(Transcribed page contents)
Start of Block
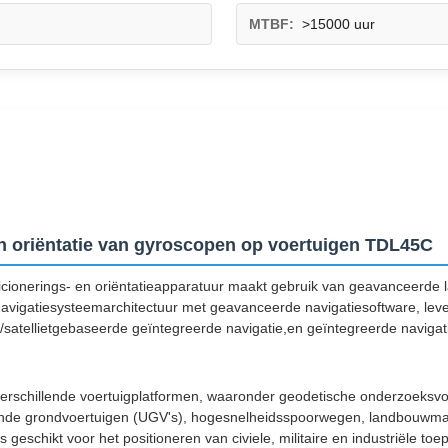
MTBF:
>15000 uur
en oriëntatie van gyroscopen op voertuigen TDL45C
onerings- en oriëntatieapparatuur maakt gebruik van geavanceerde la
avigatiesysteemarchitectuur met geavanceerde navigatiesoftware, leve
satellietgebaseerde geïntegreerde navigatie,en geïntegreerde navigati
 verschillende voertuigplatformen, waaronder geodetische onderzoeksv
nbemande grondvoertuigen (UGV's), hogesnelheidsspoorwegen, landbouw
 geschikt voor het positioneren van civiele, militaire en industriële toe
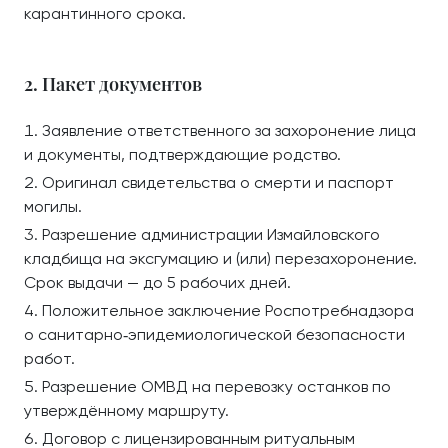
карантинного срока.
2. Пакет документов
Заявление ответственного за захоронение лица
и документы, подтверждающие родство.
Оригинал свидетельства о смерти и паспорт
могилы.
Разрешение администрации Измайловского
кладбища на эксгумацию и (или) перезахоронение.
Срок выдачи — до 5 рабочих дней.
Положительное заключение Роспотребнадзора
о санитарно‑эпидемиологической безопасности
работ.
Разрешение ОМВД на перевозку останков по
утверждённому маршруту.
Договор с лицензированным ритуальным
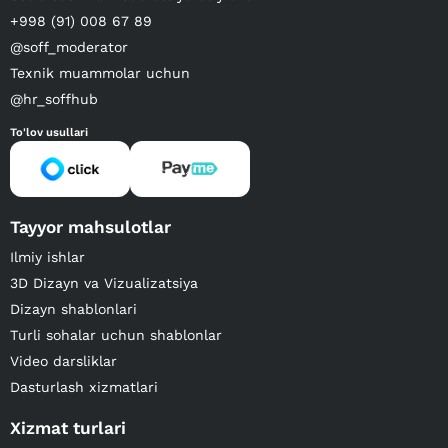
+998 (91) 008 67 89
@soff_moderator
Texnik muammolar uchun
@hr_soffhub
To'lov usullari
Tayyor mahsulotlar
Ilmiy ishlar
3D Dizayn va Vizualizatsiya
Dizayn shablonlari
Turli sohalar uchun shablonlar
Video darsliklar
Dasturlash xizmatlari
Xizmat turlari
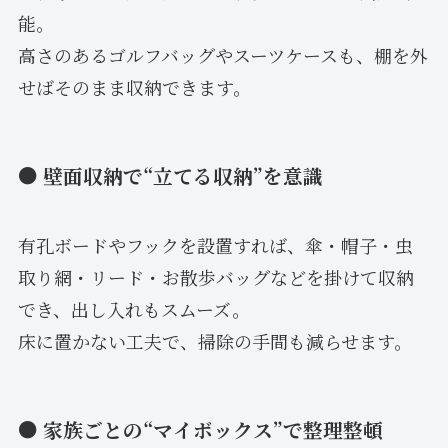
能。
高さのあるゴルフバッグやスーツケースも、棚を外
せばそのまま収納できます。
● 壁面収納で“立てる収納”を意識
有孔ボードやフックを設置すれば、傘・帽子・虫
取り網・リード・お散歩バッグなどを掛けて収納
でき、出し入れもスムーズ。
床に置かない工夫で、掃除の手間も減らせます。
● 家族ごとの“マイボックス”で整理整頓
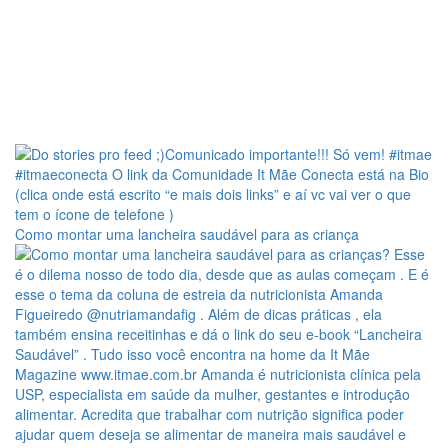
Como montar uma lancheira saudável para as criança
End of Block
**Problem statement**.
Within these entries, output exactly the lines starting at the one with "Договор с лицензированным ритуальным" and finishing at the one with "Video darsliklar". Leave pictures out of the output.

**Solution to this exercise**.
Договор с лицензированным ритуальным
+998 (91) 008 67 89
@soff_moderator
Texnik muammolar uchun
@hr_soffhub
To'lov usullari
Tayyor mahsulotlar
Ilmiy ishlar
3D Dizayn va Vizualizatsiya
Dizayn shablonlari
Turli sohalar uchun shablonlar
Video darsliklar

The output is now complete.